> Task objective:
Below are entries with pictures in them. Output exactly the lines starting at the line with "Ready to enhance" and ending at the line with "multiple lists, each", both included, but not the pictures.

> Material provided:
----------------
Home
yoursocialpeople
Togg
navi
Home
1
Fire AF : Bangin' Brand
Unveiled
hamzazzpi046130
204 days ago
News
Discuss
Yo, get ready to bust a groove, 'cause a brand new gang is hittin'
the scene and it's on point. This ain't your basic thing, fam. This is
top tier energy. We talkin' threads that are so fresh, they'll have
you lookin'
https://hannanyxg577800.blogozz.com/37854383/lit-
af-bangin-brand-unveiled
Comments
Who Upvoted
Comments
----------------
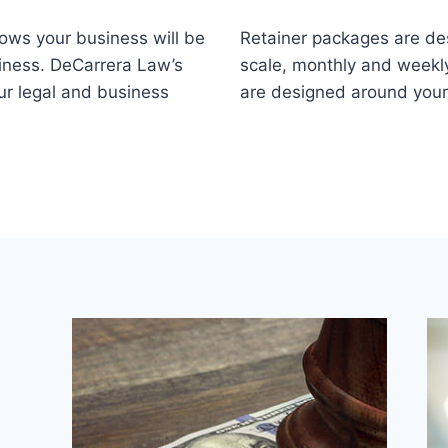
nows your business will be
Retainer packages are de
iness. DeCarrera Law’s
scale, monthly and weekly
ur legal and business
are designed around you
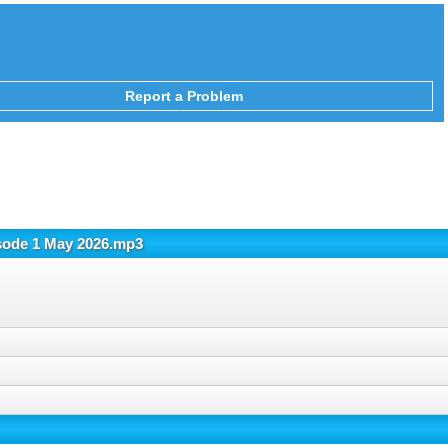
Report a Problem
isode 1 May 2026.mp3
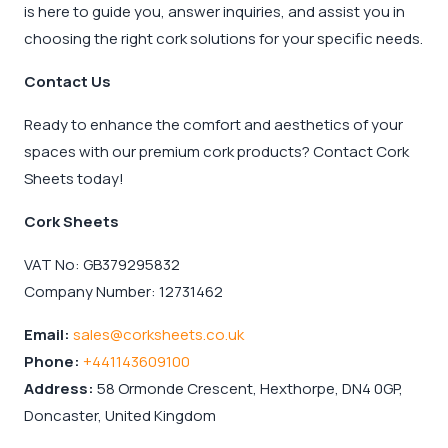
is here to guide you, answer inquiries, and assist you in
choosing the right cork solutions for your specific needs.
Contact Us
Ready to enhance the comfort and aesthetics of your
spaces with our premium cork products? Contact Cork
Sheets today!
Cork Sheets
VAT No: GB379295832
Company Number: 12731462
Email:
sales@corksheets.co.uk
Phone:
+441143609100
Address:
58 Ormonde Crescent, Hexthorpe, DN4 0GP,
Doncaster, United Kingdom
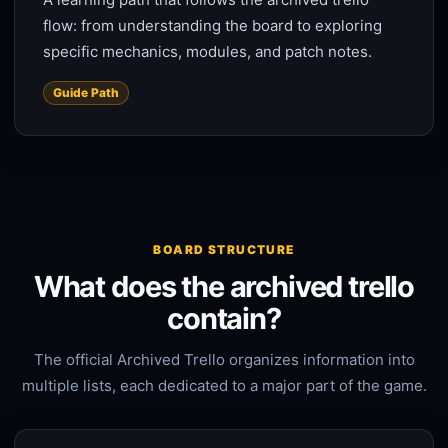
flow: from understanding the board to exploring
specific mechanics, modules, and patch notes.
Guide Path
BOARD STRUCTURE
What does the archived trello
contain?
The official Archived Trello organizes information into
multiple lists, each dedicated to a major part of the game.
----------------
> Problem solution:
Ready to enhance the comfort and aesthetics of your
spaces with our premium cork products? Contact Cork
Sheets today!
Cork Sheets
VAT No: GB379295832
Company Number: 12731462
Email:
sales@corksheets.co.uk
Phone:
+441143609100
Address:
58 Ormonde Crescent, Hexthorpe, DN4 0GP,
Doncaster, United Kingdom
flow: from understanding the board to exploring
specific mechanics, modules, and patch notes.
Guide Path
BOARD STRUCTURE
What does the archived trello
contain?
The official Archived Trello organizes information into
multiple lists, each dedicated to a major part of the game.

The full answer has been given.